Microsoft fixes machine-learning bug that flags Adobe emails as spam

Microsoft has mitigated an issue with one of its machine-learning (ML) models which incorrectly flagged Adobe email in Exchange Online as Spam.

The company revealed this in an advisory posted on the Microsoft 365 admin centre tagged as EX1061430users had problems accessing alerts regarding Adobe URLs beginning April 22 at 9:24 UTC, while being warned of a potentially malicious URL.

Usually, this type of alert is issued when Exchange Online users accidentally click on a link within an email. Microsoft said.

“To fix the issue we initiated Replay Time Travel (RTT) on the affected URLs to fully remediate impact. Impact was specific to some users who were served through the affected infrastructure.”

A final update posted on Thursday, April 24 at 11:04 UTC said that Microsoft had implemented mitigations in order to lower false positive rates.
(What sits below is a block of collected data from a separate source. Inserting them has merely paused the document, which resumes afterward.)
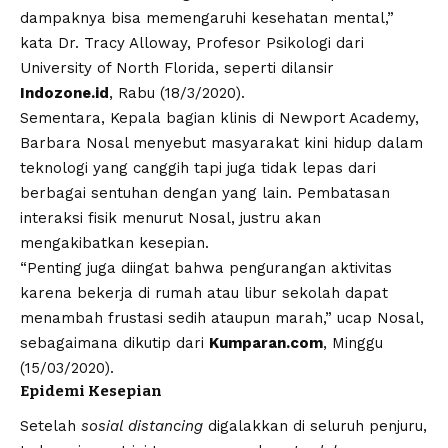
dampaknya bisa memengaruhi kesehatan mental,”
kata Dr. Tracy Alloway, Profesor Psikologi dari
University of North Florida, seperti dilansir
Indozone.id
, Rabu (18/3/2020).
Sementara, Kepala bagian klinis di Newport Academy,
Barbara Nosal menyebut masyarakat kini hidup dalam
teknologi yang canggih tapi juga tidak lepas dari
berbagai sentuhan dengan yang lain. Pembatasan
interaksi fisik menurut Nosal, justru akan
mengakibatkan kesepian.
“Penting juga diingat bahwa pengurangan aktivitas
karena bekerja di rumah atau libur sekolah dapat
menambah frustasi sedih ataupun marah,” ucap Nosal,
sebagaimana dikutip dari
Kumparan.com
, Minggu
(15/03/2020).
Epidemi Kesepian
Setelah
sosial distancing
digalakkan di seluruh penjuru,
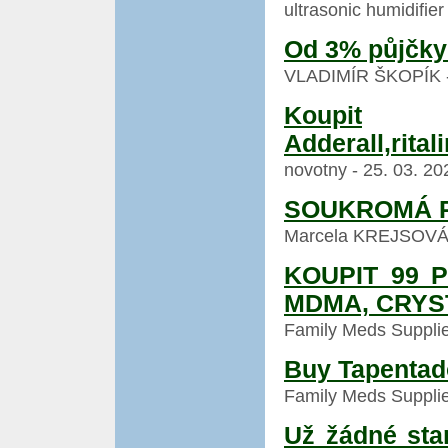
ultrasonic humidifier
Od 3% půjčky
VLADIMÍR ŠKOPÍK - 3
Koupit
Adderall,rital
novotny - 25. 03. 20
SOUKROMÁ P
Marcela KREJSOVÁ - 
KOUPIT 99 
MDMA, CRYS
Family Meds Supplier
Buy Tapentado
Family Meds Supplier
Už žádné sta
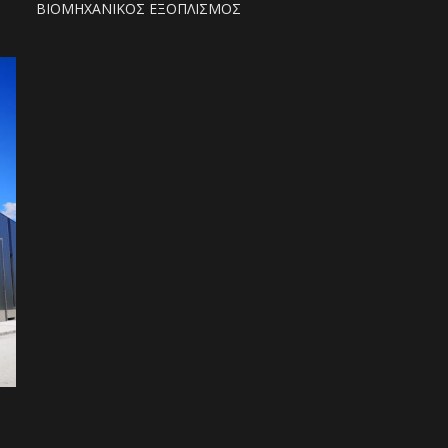
ΒΙΟΜΗΧΑΝΙΚΟΣ ΕΞΟΠΛΙΣΜΟΣ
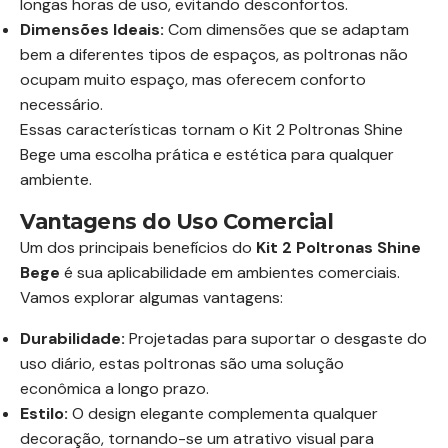
longas horas de uso, evitando desconfortos.
Dimensões Ideais:
Com dimensões que se adaptam
bem a diferentes tipos de espaços, as poltronas não
ocupam muito espaço, mas oferecem conforto
necessário.
Essas características tornam o Kit 2 Poltronas Shine
Bege uma escolha prática e estética para qualquer
ambiente.
Vantagens do Uso Comercial
Um dos principais benefícios do
Kit 2 Poltronas Shine
Bege
é sua aplicabilidade em ambientes comerciais.
Vamos explorar algumas vantagens:
Durabilidade:
Projetadas para suportar o desgaste do
uso diário, estas poltronas são uma solução
econômica a longo prazo.
Estilo:
O design elegante complementa qualquer
decoração, tornando-se um atrativo visual para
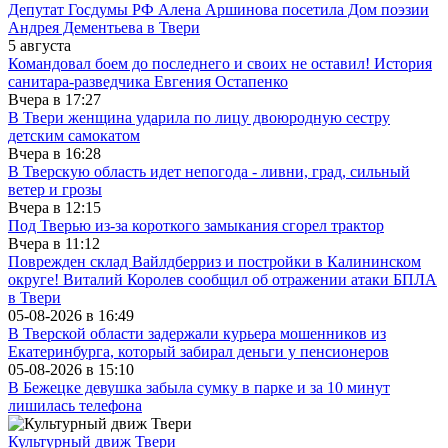
Депутат Госдумы РФ Алена Аршинова посетила Дом поэзии
Андрея Дементьева в Твери
5 августа
Командовал боем до последнего и своих не оставил! История
санитара-разведчика Евгения Остапенко
Вчера в
17:27
В Твери женщина ударила по лицу двоюродную сестру
детским самокатом
Вчера в
16:28
В Тверскую область идет непогода - ливни, град, сильный
ветер и грозы
Вчера в
12:15
Под Тверью из-за короткого замыкания сгорел трактор
Вчера в
11:12
Поврежден склад Вайлдберриз и постройки в Калининском
округе! Виталий Королев сообщил об отражении атаки БПЛА
в Твери
05-08-2026 в
16:49
В Тверской области задержали курьера мошенников из
Екатеринбурга, который забирал деньги у пенсионеров
05-08-2026 в
15:10
В Бежецке девушка забыла сумку в парке и за 10 минут
лишилась телефона
Культурный движ Твери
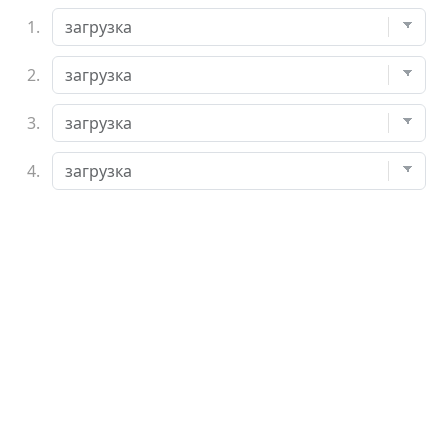
1.
2.
3.
4.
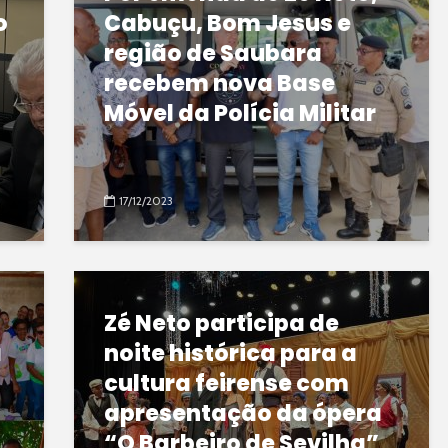
o
Cabuçu, Bom Jesus e
região de Saubara
recebem nova Base
Móvel da Polícia Militar
17/12/2023
Zé Neto participa de
a
noite histórica para a
cultura feirense com
apresentação da ópera
“O Barbeiro de Sevilha”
This was done by improving machine-learning algorithms to ensure that legitimate email messages won’t be incorrectly classified as spam, and therefore not delivered, in the future.

Although the company did not share any additional information about the regions or number of affected users, this incident was categorized as a service problem that is usually limited in scope and impact. Microsoft has dealt with similar issues in the past, resulting in emails being incorrectly classified as spam or quarantined. Microsoft, for example, addressed a false positive in Exchange Online that caused anti-spam systems incorrectly to quarantine emails from some users last month.

It also mitigated an Exchange Online Bug that tagged emails containing pictures as malicious and sent those emails to quarantine automatically. In October 2023, Microsoft had to disable a bad Anti-Spam rule that was flooding Microsoft 365 administrators’ inboxes by blind carbon copies of outbound emails that were mistakenly flagged spam.